Reproduce only the lines of the material below that start at the line containing "Identify the location" and stop at the line containing "Describe the element". Keep both end lines.

* **MATERIAL PROVIDED**
-- Opening Marker --
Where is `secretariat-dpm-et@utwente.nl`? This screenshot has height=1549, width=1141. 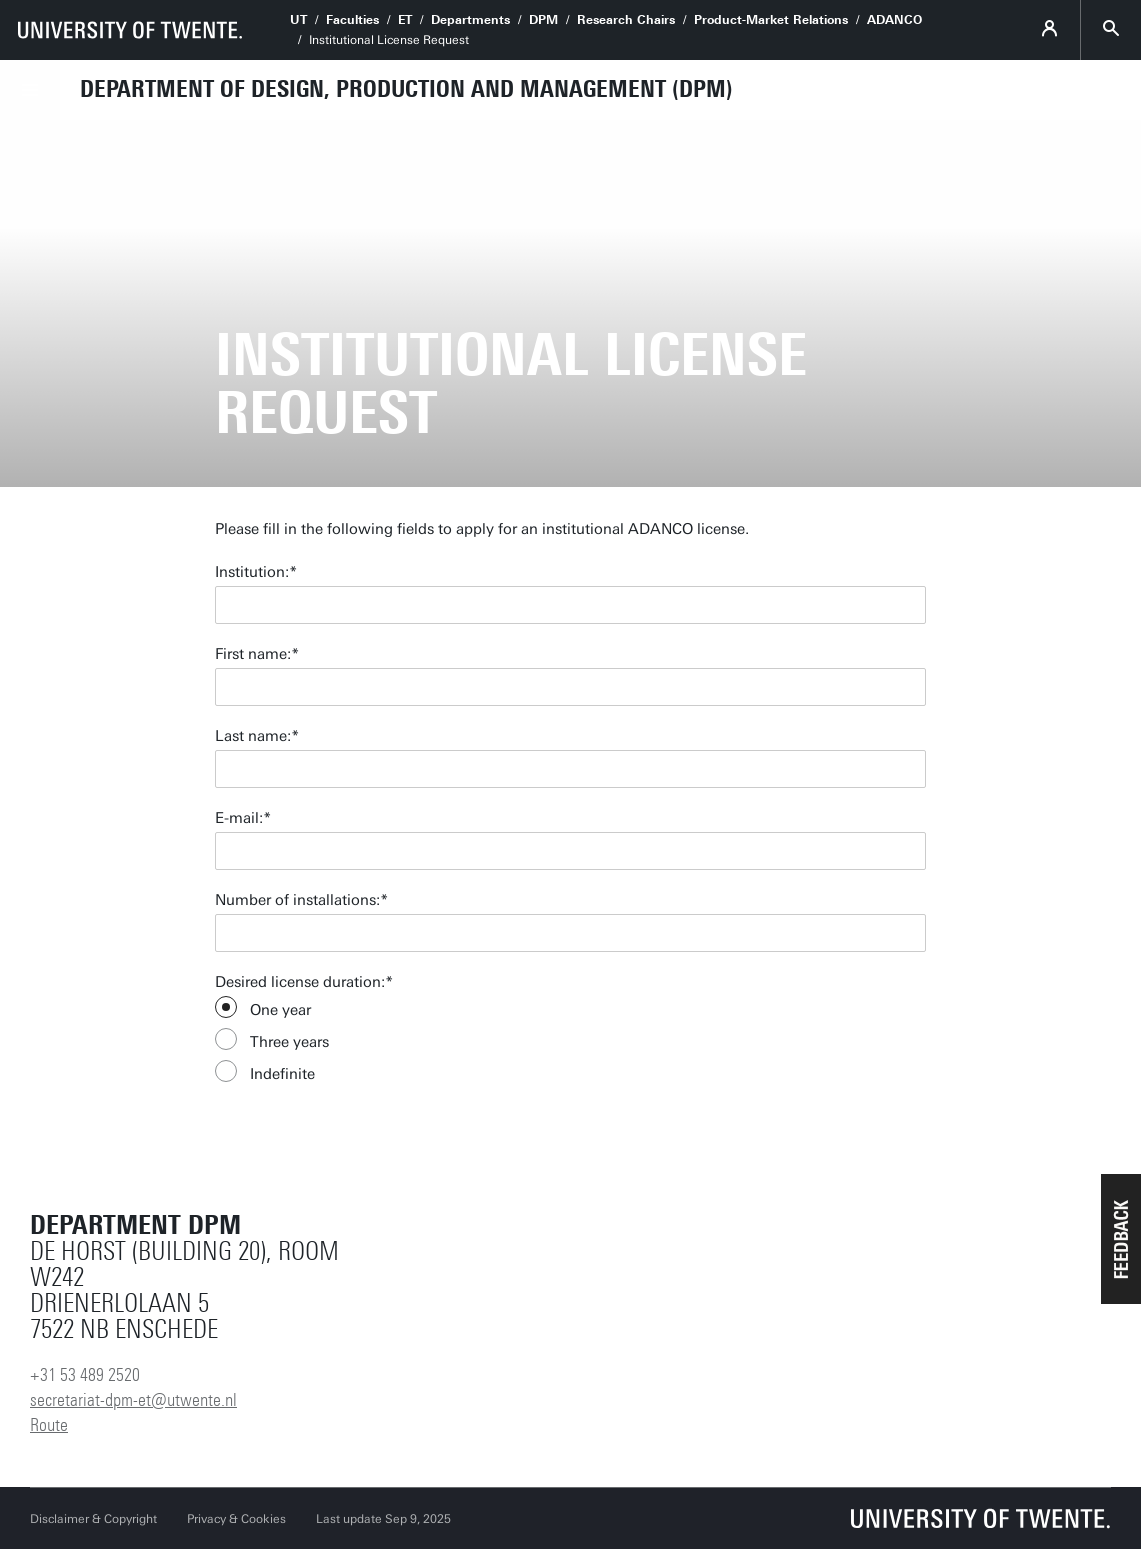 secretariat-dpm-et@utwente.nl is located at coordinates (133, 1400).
-- Closing Marker --
-- Opening Marker --
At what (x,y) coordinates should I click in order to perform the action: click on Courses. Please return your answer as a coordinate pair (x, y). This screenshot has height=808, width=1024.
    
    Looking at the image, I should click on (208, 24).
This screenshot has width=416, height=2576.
-- Closing Marker --
-- Opening Marker --
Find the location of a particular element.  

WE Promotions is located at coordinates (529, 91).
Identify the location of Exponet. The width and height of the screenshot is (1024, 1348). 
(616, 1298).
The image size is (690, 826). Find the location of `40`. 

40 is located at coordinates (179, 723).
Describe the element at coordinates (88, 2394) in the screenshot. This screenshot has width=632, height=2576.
-- Closing Marker --
* **COMPLETED EXERCISE**
Identify the location of Exponet. The width and height of the screenshot is (1024, 1348). 
(616, 1298).
The image size is (690, 826). Find the location of `40`. 

40 is located at coordinates (179, 723).
Describe the element at coordinates (88, 2394) in the screenshot. This screenshot has width=632, height=2576.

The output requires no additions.